On Mon, Nov 12, 2012 at 3:20 PM, Toshio Kuratomi a.badger@gmail.com wrote:
Or at least warn("Your Unicode is broken"); in fact, just put that in
site.py
unconditionally.
If python itself adds that to site.py, that would be great. But individual sites adding things to site.py only makes python code written at one site non-portable.
It is a joke. Python would just print "Your Unicode is broken" on startup, just to let you know, regardless of your platform or LOCALE.
However remember that a non-ASCII pypi name ☃ could still be just "import
snowman". Only the .dist-info directory ☃-1.0.0.dist-info would
necessarily
contain the higher Unicode characters.
<nod> I wasn't thinking about that.
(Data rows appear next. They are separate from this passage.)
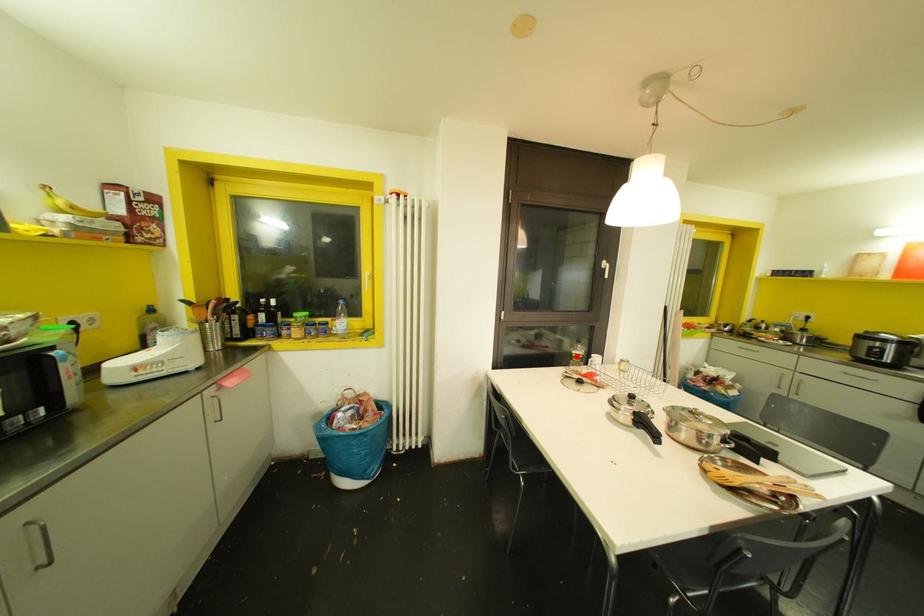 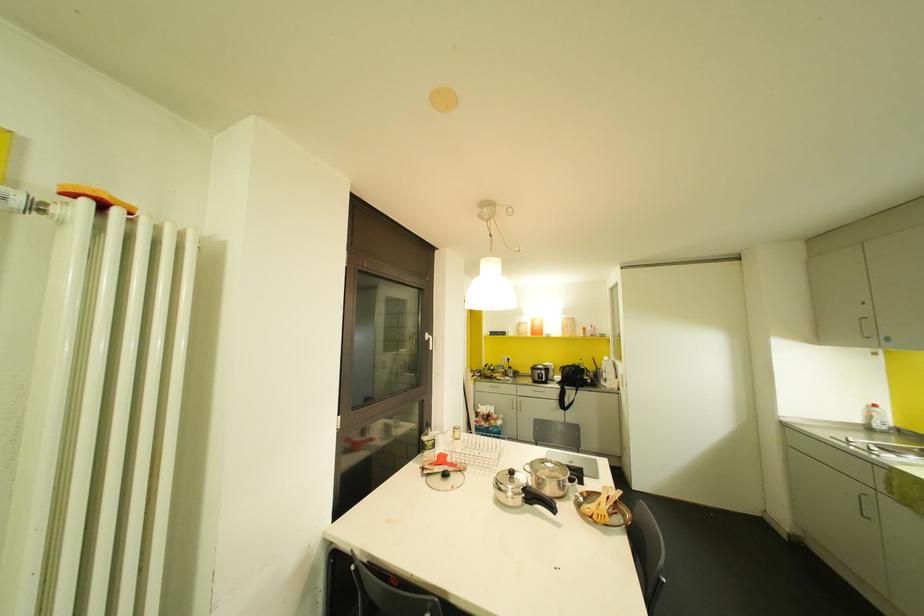 Find the pixel in the second image that matches the highlighted location in the first image.

(429, 444) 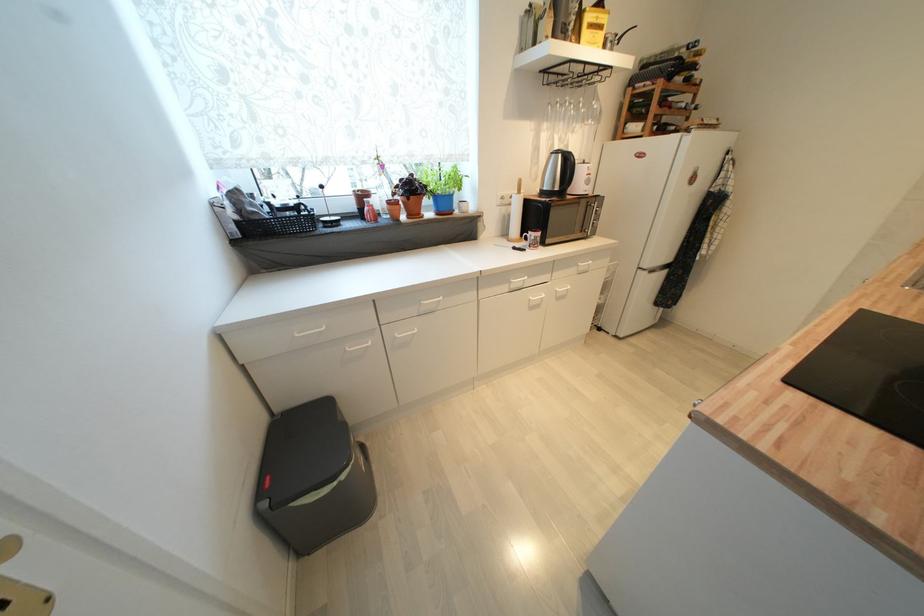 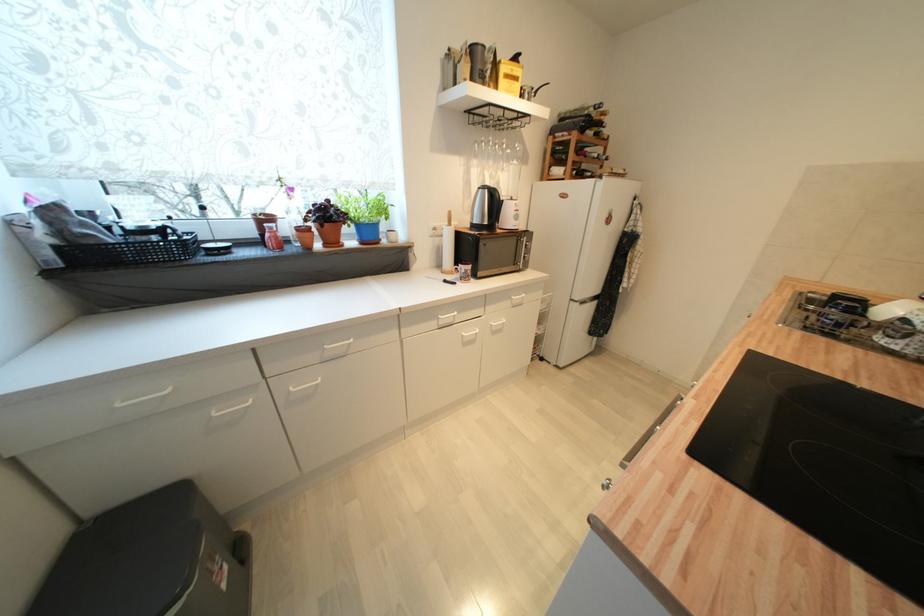 The point at [585,270] is marked in the first image. Where is the corresponding point in the second image?

(518, 304)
If you specify that the metadata directories (if they contain the unicode characters) must be encoded in utf-8 (or at least, must be in a specific encoding on a specific platform), then that would work. Be sure to specify the encoding and use it explicitly, when decoding filenames rather than the implicit d4ecoding which relies on the locale, though (I advise having unittests where the locale is set to something non-utf-8 (C locale works well) to test this or someone who doesn't remember this conversation will make a mistake someday). If you rely on the implicit conversion with locale, you'll eventually end up back in the mess of having bytes that you don't know what to do with.
I will keep the - and document the - to _ folding convention. - turns
into _
when going into a filename, and _ turns back into - when parsed out of a filename.
Cool. Thanks.
The alternative to putting the metadata in the filename which btw isn't
that
big of a problem, is to have indexed metadata. IIUC apt-get and yum work
this
way and the filename does not matter at all. The tradeoff is of course
that you
have to generate the index. The simple index is a significant
convenience of
easy_install derived systems.
<nod>. I've liked the idea of putting metadata about all installed modules into a separate index. It makes possible writing a new import mechanism that uses the index to more efficiently load of modules on systems with large sys.path's and make mulitple versions of a module on a system easier to implement.
However, there are some things to consider:
I was actually thinking of the server (pypi) side.
It would also be worthwhile to define an install-side hook, minimally "packaging.reindex()", or "reindex(list of changed packages)". By default it would do nothing because the default implementation would look at all the .dist-info directories every time, but you could plug in a more complicated implementation. It would be, by design, less flexible than the current "anything that has an info directory on the path is installed automatically" system.